Information shown:
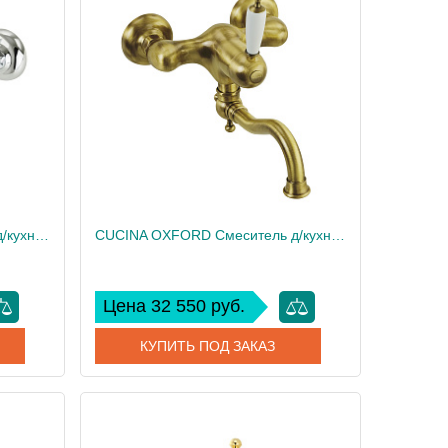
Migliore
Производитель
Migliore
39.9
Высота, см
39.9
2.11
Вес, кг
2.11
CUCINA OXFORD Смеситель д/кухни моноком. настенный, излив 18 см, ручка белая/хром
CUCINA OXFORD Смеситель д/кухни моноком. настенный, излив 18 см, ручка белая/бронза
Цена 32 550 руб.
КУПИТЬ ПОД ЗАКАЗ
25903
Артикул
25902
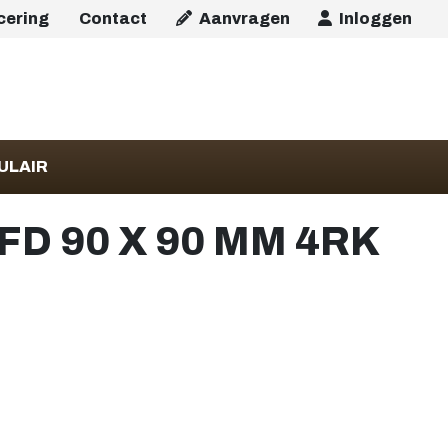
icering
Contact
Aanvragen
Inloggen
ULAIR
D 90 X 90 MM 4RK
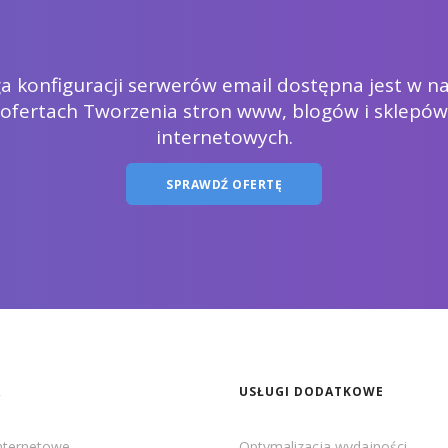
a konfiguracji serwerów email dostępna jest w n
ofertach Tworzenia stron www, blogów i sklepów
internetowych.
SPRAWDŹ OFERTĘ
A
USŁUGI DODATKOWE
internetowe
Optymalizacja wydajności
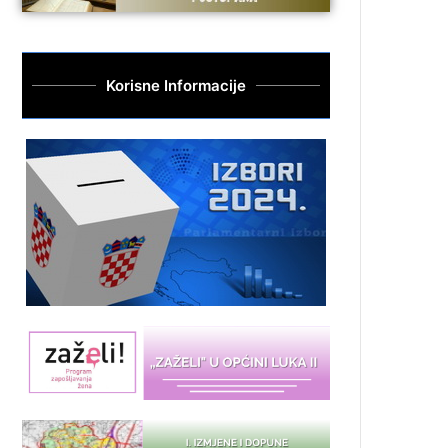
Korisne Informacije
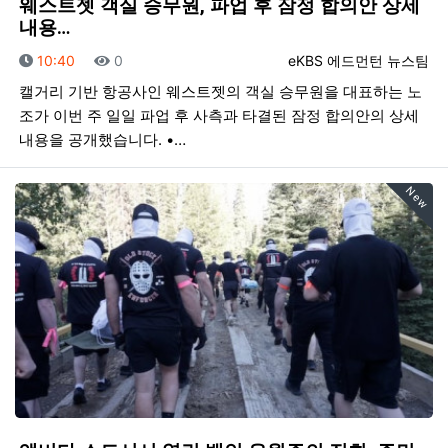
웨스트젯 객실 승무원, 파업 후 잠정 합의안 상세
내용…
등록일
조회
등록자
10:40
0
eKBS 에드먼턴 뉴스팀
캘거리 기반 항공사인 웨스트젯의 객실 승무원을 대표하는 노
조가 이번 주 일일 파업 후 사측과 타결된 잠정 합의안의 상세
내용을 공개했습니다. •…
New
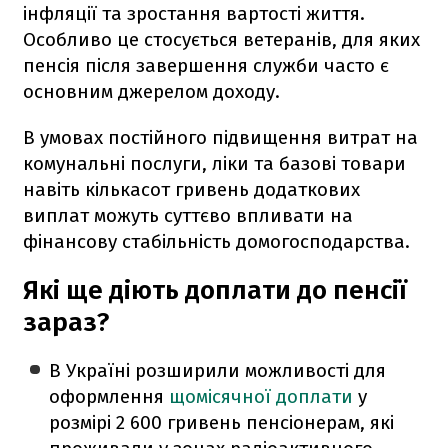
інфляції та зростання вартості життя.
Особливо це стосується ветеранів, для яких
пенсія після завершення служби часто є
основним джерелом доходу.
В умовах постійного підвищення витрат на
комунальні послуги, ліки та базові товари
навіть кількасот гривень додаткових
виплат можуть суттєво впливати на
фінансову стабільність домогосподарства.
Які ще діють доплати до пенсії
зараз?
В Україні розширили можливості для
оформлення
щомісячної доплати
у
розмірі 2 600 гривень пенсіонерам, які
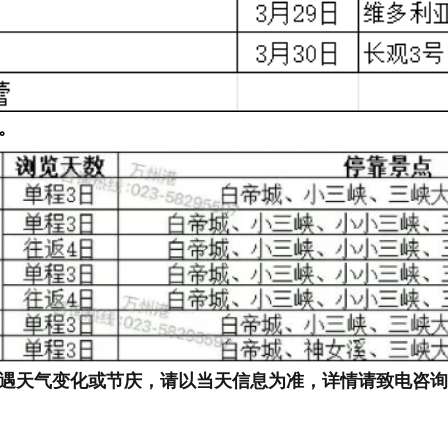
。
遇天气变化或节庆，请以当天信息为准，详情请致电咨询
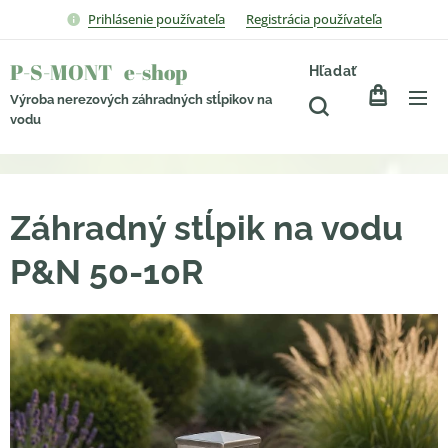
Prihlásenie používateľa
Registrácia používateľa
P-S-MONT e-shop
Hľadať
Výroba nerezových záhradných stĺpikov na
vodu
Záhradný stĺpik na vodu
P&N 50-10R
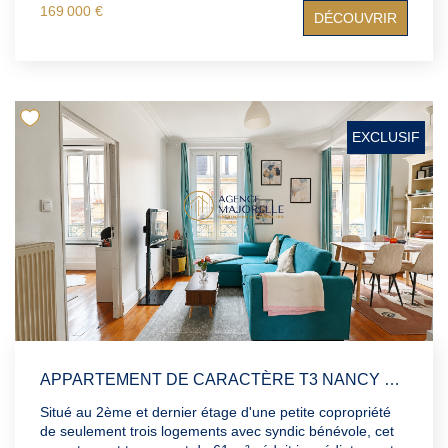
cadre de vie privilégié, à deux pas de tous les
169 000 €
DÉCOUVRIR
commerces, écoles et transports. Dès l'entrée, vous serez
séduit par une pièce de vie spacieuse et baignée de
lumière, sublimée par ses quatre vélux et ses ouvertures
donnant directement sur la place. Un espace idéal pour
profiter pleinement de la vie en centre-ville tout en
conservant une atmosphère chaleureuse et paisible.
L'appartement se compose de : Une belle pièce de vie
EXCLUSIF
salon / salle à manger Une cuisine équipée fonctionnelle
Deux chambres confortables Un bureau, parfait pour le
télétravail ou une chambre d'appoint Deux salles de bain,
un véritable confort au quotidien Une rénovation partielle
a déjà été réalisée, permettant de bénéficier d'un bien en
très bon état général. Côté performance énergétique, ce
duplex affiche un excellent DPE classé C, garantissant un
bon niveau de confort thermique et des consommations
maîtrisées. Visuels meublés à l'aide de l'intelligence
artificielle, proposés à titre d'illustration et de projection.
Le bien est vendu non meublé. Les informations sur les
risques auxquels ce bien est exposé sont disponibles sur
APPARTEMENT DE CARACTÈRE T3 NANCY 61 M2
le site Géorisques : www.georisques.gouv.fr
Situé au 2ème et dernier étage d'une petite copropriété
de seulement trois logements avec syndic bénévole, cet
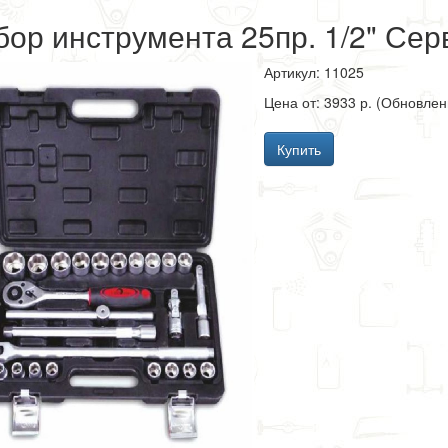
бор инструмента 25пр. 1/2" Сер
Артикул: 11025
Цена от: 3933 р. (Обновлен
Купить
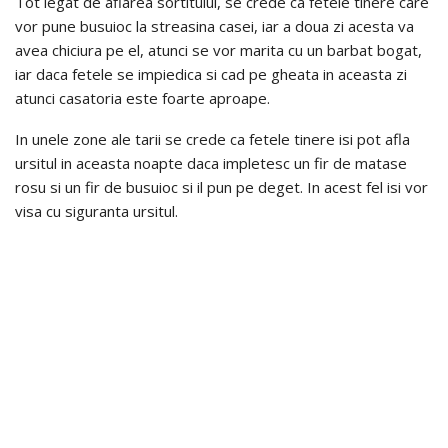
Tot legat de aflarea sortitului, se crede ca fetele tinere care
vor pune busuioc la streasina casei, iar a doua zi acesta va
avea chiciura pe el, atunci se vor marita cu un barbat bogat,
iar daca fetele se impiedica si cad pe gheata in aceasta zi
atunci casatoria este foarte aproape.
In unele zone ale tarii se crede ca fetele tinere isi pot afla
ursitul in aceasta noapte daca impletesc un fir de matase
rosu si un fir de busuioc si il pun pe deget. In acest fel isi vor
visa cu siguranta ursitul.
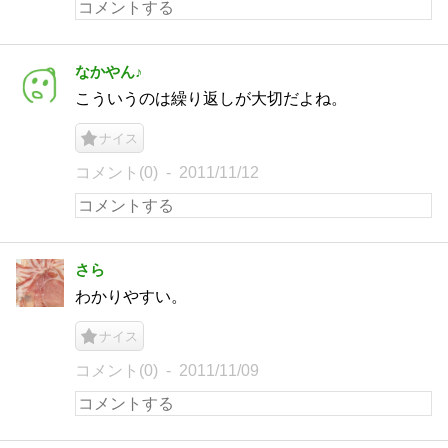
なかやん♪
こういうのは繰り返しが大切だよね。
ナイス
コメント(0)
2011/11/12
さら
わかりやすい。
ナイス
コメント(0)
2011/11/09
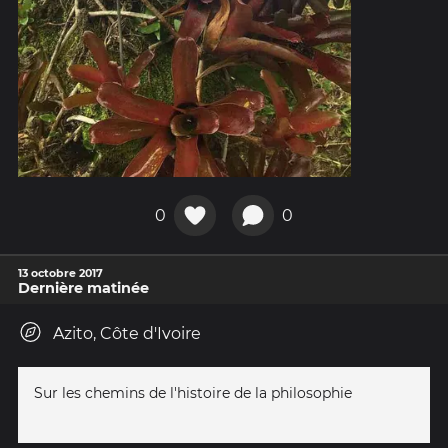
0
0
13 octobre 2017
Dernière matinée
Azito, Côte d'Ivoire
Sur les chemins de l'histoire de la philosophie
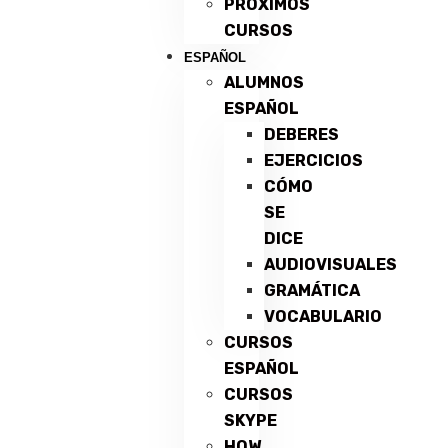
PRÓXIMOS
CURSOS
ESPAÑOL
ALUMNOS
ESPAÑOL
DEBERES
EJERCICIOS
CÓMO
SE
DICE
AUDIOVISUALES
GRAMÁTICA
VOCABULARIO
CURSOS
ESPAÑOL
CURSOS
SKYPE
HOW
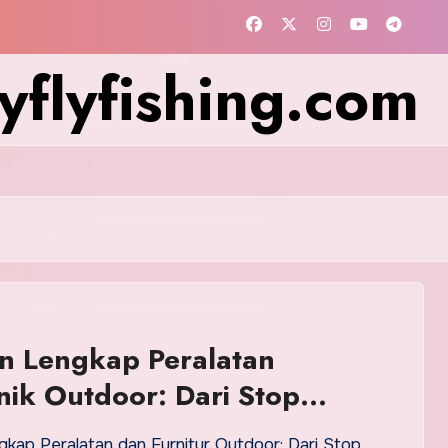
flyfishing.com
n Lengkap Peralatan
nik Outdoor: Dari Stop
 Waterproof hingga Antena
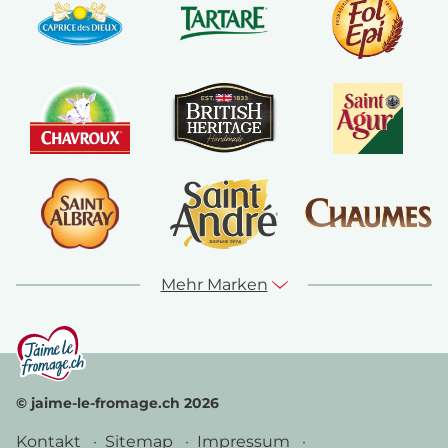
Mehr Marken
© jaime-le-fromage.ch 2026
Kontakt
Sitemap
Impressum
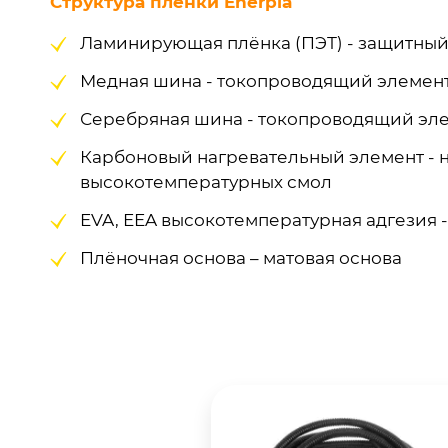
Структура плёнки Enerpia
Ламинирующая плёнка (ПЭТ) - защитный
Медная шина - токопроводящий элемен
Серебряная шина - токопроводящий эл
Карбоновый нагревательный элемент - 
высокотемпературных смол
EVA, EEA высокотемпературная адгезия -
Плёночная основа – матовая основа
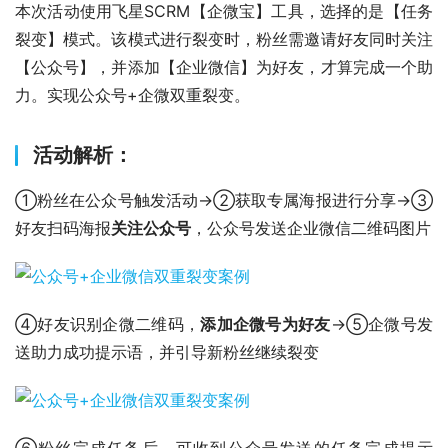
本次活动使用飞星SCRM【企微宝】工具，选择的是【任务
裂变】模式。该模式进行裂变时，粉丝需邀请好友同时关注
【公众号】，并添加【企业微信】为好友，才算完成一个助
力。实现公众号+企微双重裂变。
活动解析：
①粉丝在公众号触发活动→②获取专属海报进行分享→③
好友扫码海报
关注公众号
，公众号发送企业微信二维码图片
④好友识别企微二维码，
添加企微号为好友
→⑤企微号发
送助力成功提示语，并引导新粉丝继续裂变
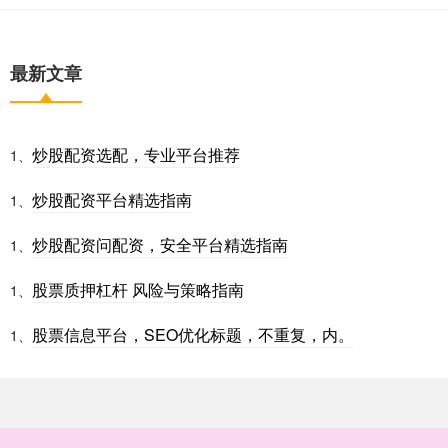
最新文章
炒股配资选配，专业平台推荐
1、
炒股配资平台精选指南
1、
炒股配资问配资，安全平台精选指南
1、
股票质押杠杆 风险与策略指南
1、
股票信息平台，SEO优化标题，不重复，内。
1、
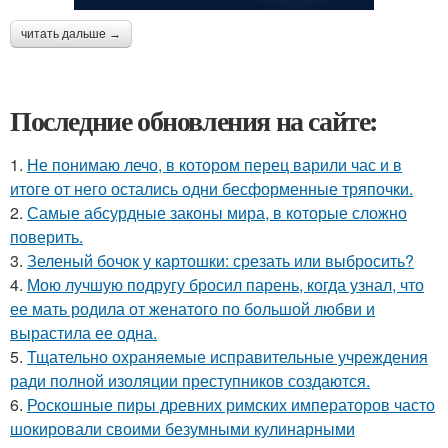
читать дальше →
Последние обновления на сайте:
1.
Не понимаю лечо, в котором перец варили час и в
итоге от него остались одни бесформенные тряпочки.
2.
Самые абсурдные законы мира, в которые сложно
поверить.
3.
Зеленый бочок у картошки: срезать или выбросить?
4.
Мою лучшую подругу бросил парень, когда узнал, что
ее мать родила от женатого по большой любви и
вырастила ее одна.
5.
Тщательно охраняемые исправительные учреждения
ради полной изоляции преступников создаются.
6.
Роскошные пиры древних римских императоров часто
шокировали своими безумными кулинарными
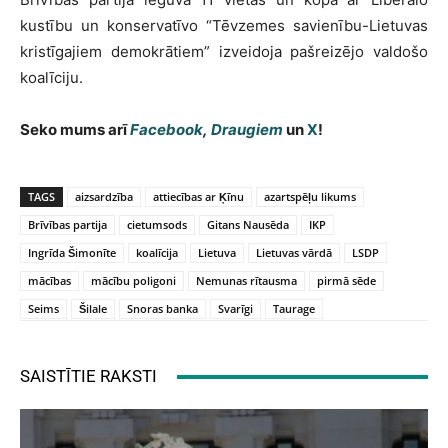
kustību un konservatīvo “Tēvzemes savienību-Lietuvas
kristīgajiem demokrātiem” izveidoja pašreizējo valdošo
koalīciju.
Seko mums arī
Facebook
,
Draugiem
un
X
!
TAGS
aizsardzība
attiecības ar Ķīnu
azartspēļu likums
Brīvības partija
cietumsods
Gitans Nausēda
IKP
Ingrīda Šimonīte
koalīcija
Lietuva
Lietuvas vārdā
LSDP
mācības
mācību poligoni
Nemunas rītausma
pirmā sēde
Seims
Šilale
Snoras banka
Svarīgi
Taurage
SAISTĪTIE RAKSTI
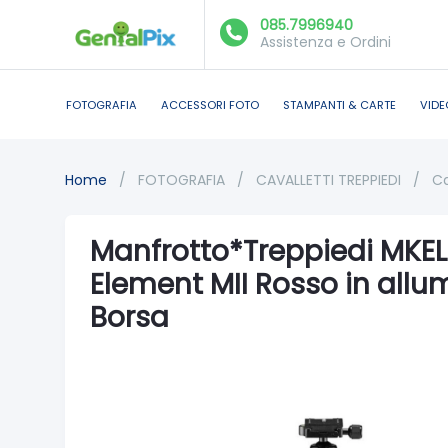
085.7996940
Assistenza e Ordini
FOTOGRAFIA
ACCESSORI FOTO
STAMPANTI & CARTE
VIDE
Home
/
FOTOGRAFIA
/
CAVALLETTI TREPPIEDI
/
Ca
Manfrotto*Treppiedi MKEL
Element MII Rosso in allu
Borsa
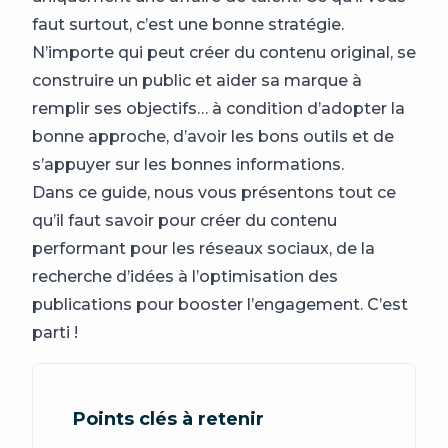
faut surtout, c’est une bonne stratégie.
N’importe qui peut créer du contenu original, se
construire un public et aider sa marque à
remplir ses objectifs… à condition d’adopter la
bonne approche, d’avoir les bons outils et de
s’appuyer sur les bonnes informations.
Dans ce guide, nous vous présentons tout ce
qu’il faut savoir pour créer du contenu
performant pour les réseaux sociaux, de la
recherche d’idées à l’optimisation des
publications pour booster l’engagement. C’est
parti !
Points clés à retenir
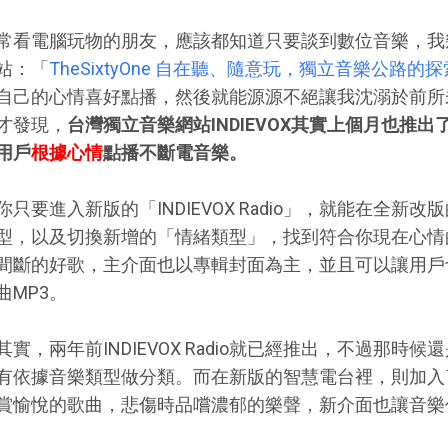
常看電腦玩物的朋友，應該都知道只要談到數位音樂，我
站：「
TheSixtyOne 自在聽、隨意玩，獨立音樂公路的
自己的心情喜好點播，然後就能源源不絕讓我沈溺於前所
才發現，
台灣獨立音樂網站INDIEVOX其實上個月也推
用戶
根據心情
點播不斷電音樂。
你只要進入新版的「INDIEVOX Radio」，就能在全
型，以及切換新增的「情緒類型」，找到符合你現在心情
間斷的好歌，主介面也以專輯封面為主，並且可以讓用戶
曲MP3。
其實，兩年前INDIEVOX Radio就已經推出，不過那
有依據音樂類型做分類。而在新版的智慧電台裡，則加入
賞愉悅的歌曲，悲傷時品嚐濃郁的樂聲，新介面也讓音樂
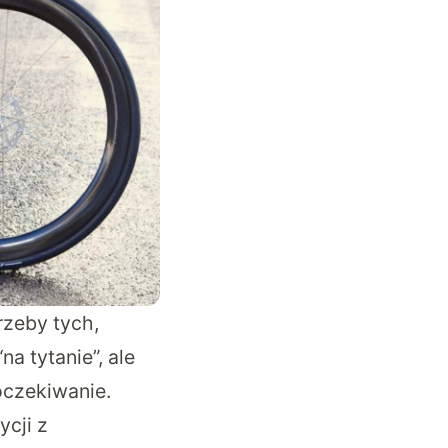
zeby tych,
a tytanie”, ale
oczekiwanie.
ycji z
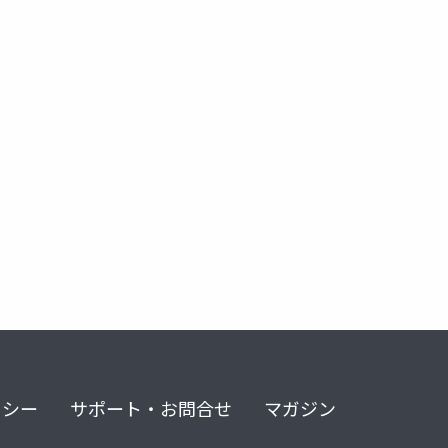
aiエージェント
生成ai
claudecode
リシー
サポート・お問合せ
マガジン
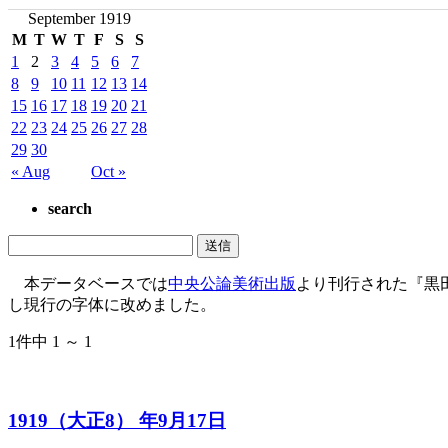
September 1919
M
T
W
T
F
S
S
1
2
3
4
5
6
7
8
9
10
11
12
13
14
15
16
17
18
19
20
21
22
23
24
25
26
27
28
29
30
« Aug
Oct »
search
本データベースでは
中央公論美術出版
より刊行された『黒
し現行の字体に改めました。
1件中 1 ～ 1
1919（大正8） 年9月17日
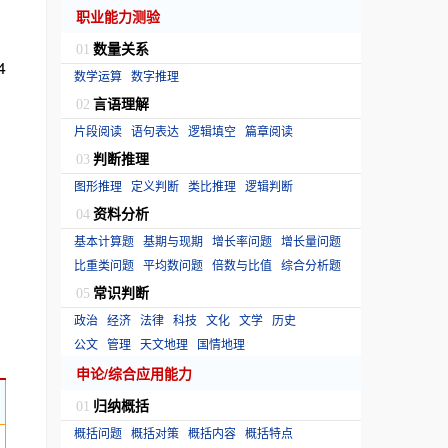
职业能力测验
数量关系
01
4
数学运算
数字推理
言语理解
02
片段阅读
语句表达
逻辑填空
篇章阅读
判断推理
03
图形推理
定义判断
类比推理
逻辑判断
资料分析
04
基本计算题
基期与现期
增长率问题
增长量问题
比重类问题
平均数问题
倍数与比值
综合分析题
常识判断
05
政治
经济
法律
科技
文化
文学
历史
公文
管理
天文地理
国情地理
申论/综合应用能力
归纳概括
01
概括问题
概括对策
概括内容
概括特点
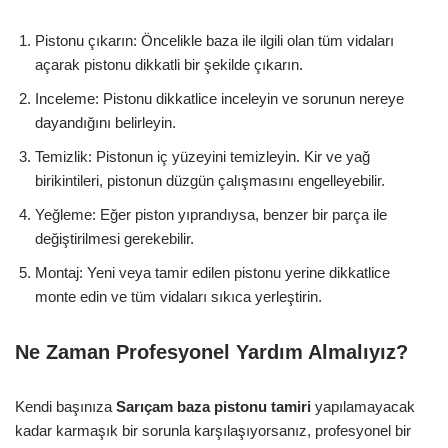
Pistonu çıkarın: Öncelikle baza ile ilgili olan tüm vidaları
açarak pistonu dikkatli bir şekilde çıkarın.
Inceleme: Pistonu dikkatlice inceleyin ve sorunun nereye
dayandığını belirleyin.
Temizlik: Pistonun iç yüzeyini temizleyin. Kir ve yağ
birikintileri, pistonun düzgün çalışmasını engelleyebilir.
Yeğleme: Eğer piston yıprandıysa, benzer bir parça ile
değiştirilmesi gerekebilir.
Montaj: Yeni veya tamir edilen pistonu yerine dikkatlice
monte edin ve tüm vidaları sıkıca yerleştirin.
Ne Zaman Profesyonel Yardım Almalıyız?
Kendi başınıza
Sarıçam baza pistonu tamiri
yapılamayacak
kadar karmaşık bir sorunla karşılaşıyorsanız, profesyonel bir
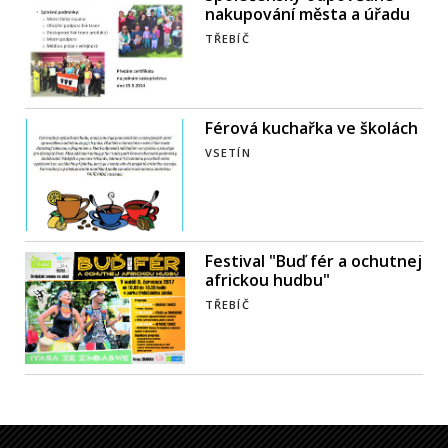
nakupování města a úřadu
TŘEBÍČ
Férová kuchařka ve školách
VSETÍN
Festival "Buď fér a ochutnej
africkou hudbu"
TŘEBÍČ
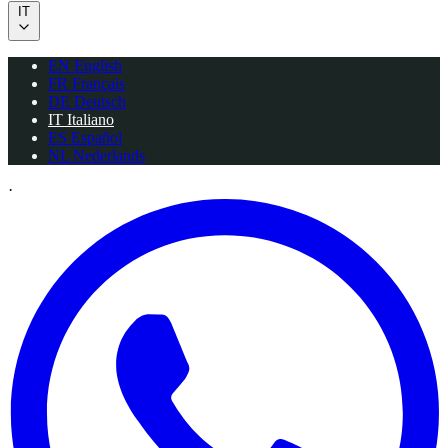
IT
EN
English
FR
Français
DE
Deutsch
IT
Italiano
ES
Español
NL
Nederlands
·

Exercise: Where the string "Lietuvas" appears in a line of the listing, copy that line.

Result below:
kustību un konservatīvo “Tēvzemes savienību-Lietuvas
Lietuvas vārdā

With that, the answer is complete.